The one thing that writing books has taught me is that people like me are not expected to write books. At first you don’t seem to notice and then you start to see a pattern but you just think to yourself that you’re being paranoid but eventually the evidence becomes so overwhelming that you’re forced to accept the fact that there is a certain type of citizen that seems to think of writing books as their birthright.
It’s really unbelievable when you look at who is publishing books and where they went to college. I would say, conservatively, that 98% of all books written in North America were written by someone who attended an Ivy League school. And of those 79% went to Harvard.
It’s like some sort of club. Sons and daughters of privilege graduating and then taking jobs at The New Yorker or some other magazine that Daddy has connections at until they’ve spent a few months grinding their way through 30 hour workweeks and cocktail parties and are ready to write their first book. Their pens literally dripping with the ink of entitlement.
They will call a friend of a frat buddy who will hook them up with some empty-headed agent who will handle the terms of their fat advance and then they will call their pal who is now at the New York Times to make sure their book is reviewed glowingly the moment it is released. This cycle will continue into their mid-20’s when they can retire and do something else they’ve wanted to try like being an actor, politician, rock star or professional wind surfer.
If you doubt me spend a few minutes looking up people on Facebook. Anyone who has anything to do with publishing will have attended Harvard and will have the exact same friends list as everyone else in the publishing game. It’s so fucking annoying. All these handsome/pretty/perky faces beaming at you with some breathtaking backdrop lurking in the background showing everyone where they spent their last vacation .

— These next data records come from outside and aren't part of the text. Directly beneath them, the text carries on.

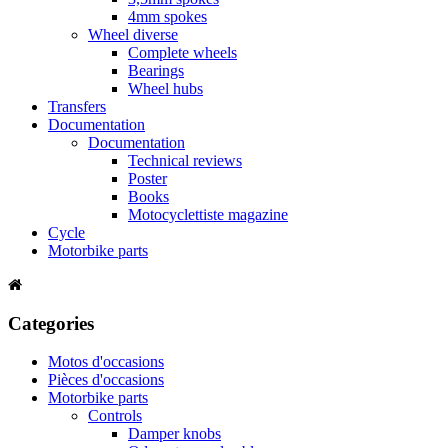
4mm spokes
Wheel diverse
Complete wheels
Bearings
Wheel hubs
Transfers
Documentation
Documentation
Technical reviews
Poster
Books
Motocyclettiste magazine
Cycle
Motorbike parts
Categories
Motos d'occasions
Pièces d'occasions
Motorbike parts
Controls
Damper knobs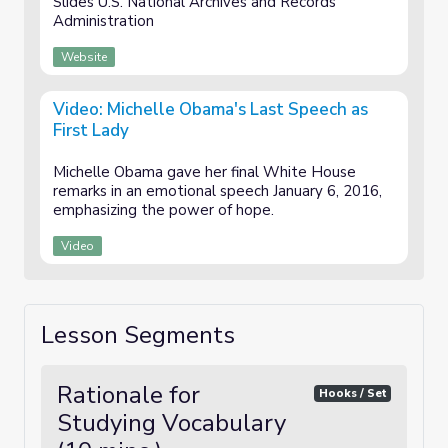
Slides U.S. National Archives and Records
Administration
Website
Video: Michelle Obama's Last Speech as
First Lady
Michelle Obama gave her final White House
remarks in an emotional speech January 6, 2016,
emphasizing the power of hope.
Video
Lesson Segments
Rationale for
Hooks / Set
Studying Vocabulary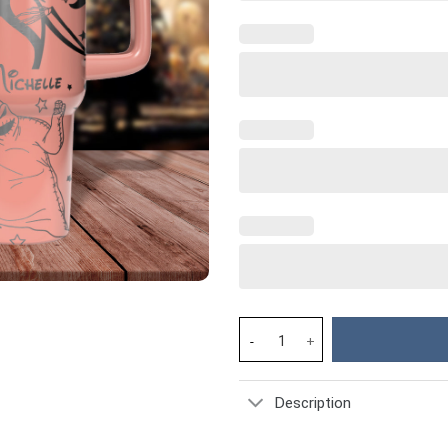
The Nightmare Before Christma
Description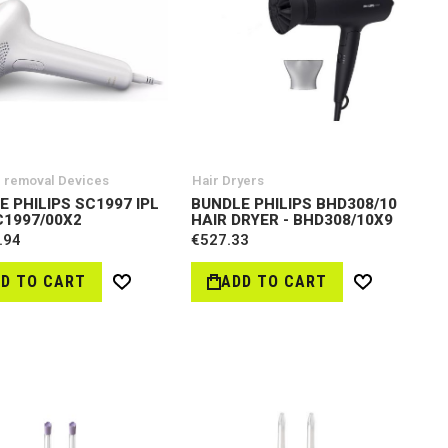
r removal Devices
Hair Dryers
E PHILIPS SC1997 IPL
BUNDLE PHILIPS BHD308/10
C1997/00X2
HAIR DRYER - BHD308/10X9
.94
€527.33
D TO CART
ADD TO CART
Wish
Wish
List
List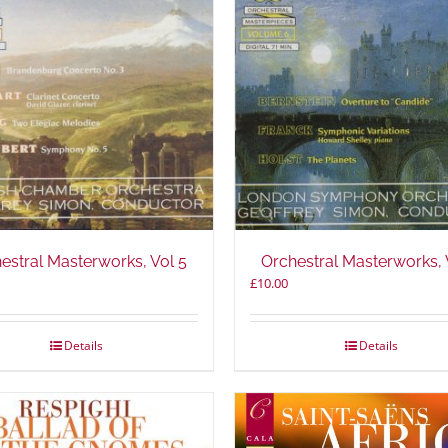
estral Masterworks, Vol 5
Orchestral Masterworks, 
£
10.00
Details
Details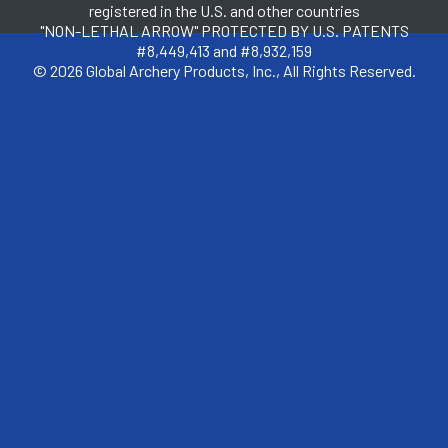
registered in the U.S. and other countries
"NON-LETHAL ARROW" PROTECTED BY U.S. PATENTS
#8,449,413 and #8,932,159
© 2026 Global Archery Products, Inc., All Rights Reserved.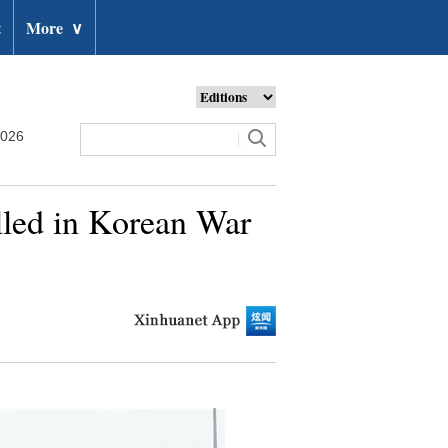
t
More
∨
2026
illed in Korean War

What do these upper-class douche bags know about being funny? When I read a book or magazine I don’t want droll or wry, I want to actually laugh. Is there any fate worse than being trapped in a room with a collection of these pretentious pseudo-intellects as they smirk and sneer and talk about the “fly over” states and how funny it was when Chip and Muffy accidentally ran over that Mexican fellow a few summers back on Cape Cod?
What is truly infuriating about the whole thing is how we the consumers buy into it. Fuck these perfect little people, their perfect little lives and especially their low expectations of anyone who didn’t graduate from an Ivy League school. I get to feeling that Revenge of the Nerds tingle in my stomach and want to channel my inner Lewis: ” We have news for the beautiful people. There’s a lot more of us then there are of you.”
Except life doesn’t work like the movies. The beautiful people just throw in a few endings like that to keep us from grabbing torches and burning their little kingdoms to the ground. In real life they control every step of the process. From the time you submit your work without an Ivy League seal of approval on the envelope to the time you’ve deleted your 150th rejection e-mail for the day you are playing in their arena. You imagine it in your head, this group of sweater-wearing dickbags huddled around tittering as they make various horrified faces at the names of the cities that the most recent submissions have trickled in from. “Des Moines?! When did they get the internet?!” Titter scoff titter.
You just want, somehow, to let these smug fuckfaces know that you’ve looked behind the curtain and there is nothing there. They are no more smart or witty or insightful than anyone you’d meet at a corner bar.
You have no idea how much I hope that the coming eBook revolution is everything I want it to be. Imagine these jerkoffs having to actually go through the same hell that the rest of us who have dared to write a book have had to go through. They would wilt like day-old flowers in the face of the never-ending ego-humping, self-esteem-battering shitstorm that we call a typical day.
In the end I realize that whining about it is a bit pathetic and no more helpful than the wannabe-hippies that tried to ‘Occupy’ Wallstreet thinking that they could make any difference but at some point the 99% get a little tired of being forced-fed the idea that writing is a pursuit better left to those born with silver spoons and expensive laptops.
How can you help? Buy my book. Then buy one for all your friends. Then ask them to do the same. Then I can get a deal, go on talk shows and make fun of peasants like yourself.